VMware Guest VM Performance

Sam Kirchoff

Live Optics’ server/virtualization assessment has a feature specific to VMware vCenter that allows the retrieval of performance data for Guest Virtual Machines. This entry will discuss two topics specific to this feature: how it’s accomplished and what you need to be aware of to be successful with this data.

The concepts in this document are not only important to proper collections and sizing, but they are critical to understanding the importance of cost as it pertains the Public Cloud vs. a Private Cloud. These concepts will be discussed in more detail at the closing of this document.

Hypervisor Performance

Hypervisor performance is gathered “Live,” hence the naming of Live Optics. This is a capture of performance metrics from the moment you start the collection until the end of the duration you selected.
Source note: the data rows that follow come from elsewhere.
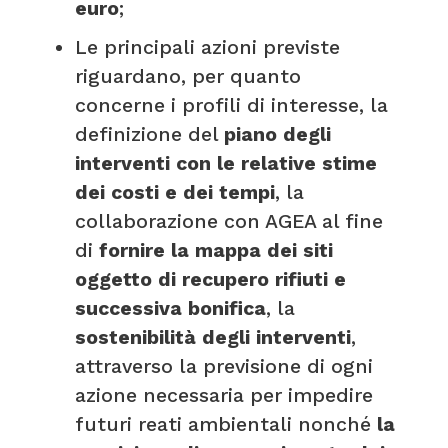
euro
;
Le principali azioni previste
riguardano, per quanto
concerne i profili di interesse, la
definizione del
piano degli
interventi con le relative stime
dei costi e dei tempi
, la
collaborazione con AGEA al fine
di
fornire la mappa dei siti
oggetto di recupero rifiuti e
successiva bonifica
, la
sostenibilità degli interventi
,
attraverso la previsione di ogni
azione necessaria per impedire
futuri reati ambientali nonché
la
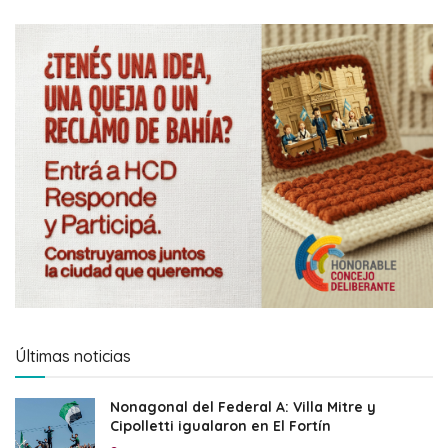
Últimas noticias
Nonagonal del Federal A: Villa Mitre y
Cipolletti igualaron en El Fortín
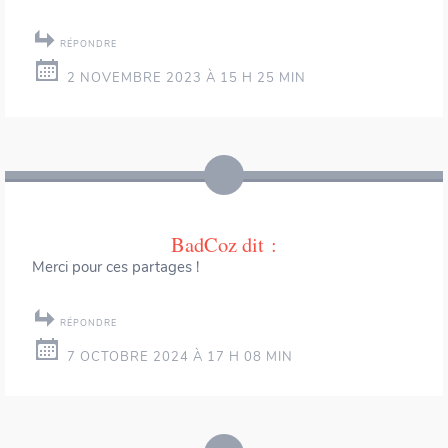
RÉPONDRE
2 NOVEMBRE 2023 À 15 H 25 MIN
BadCoz
dit :
Merci pour ces partages !
RÉPONDRE
7 OCTOBRE 2024 À 17 H 08 MIN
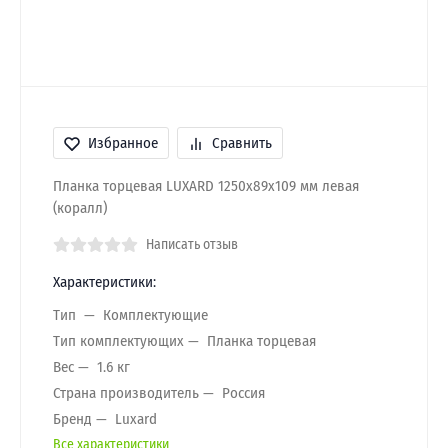
Избранное
Сравнить
Планка торцевая LUXARD 1250х89х109 мм левая
(коралл)
Написать отзыв
Характеристики:
Тип
Комплектующие
Тип комплектующих
Планка торцевая
Вес
1.6 кг
Страна производитель
Россия
Бренд
Luxard
Все характеристики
This means that Live Optics will be polling vCenter and creating a telemetry file in real-time.

VM Performance

Guest VM Performance data can be optionally selected, but it is enabled by default.
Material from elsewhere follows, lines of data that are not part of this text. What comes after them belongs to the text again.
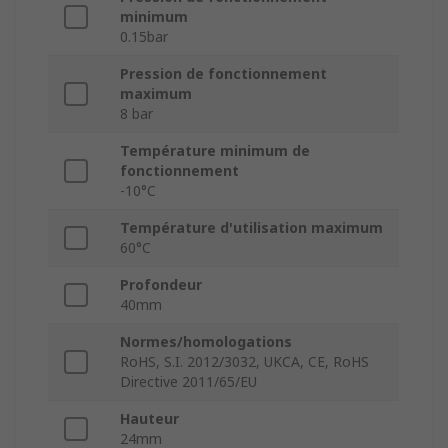
minimum
0.15bar
Pression de fonctionnement
maximum
8 bar
Température minimum de
fonctionnement
-10°C
Température d'utilisation maximum
60°C
Profondeur
40mm
Normes/homologations
RoHS, S.I. 2012/3032, UKCA, CE, RoHS
Directive 2011/65/EU
Hauteur
24mm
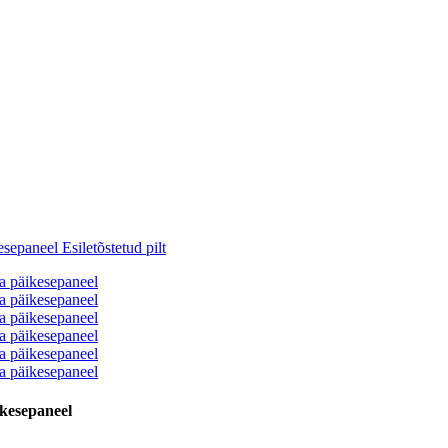
ikesepaneel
VMware provides access to the individual Virtual Machine data through an archive telemetry file.

PointInTime.png

Guest VM Performance telemetry files are not consistent in an environment. The VMware admin can configure the archives, per metric, to hold telemetry data for minutes, hours or longer. So, while Live Optics can pull this data, the data itself might vary per metric or per environment.

In its current form, Optical Prime will take these archive metrics for IOPS, Memory, CPU, etc., and will create data points, like “Peak IOPS.” These calculated metrics will be posted to the VM details in the Excel output from the portal.

VM Performance telemetry retrieval does create an increased burden on the collection. Depending on the environment it can take between 1 second and 5 seconds per VM to complete this retrieval.

This creates very little overhead on the collection environment, but it will take time and Optical Prime must ensure that this time is compensated for in the runtime of the executable.

Using some basic math, if 50,000 VMs took the worst-case scenario of 5 seconds per VM, there would be a minimum of roughly a 3-day waiting period to retrieve all this data.

For that reason, the collection of Guest VM performance data is bound to Optical Prime’s performance collection routines and the collector will prohibit the selection of a recording duration that is below the estimated retrieval time for all VM telemetry files.

In the above scenario, the minimum collection duration to record performance would be at least 3 days.

Understanding Performance Data

When you are looking to understand an environment’s performance, you should be using the Hypervisor’s performance data.

Depending on the approach taken, using Guest VM performance data found in the Excel sheet could lead to dramatically overestimating actual performance needs.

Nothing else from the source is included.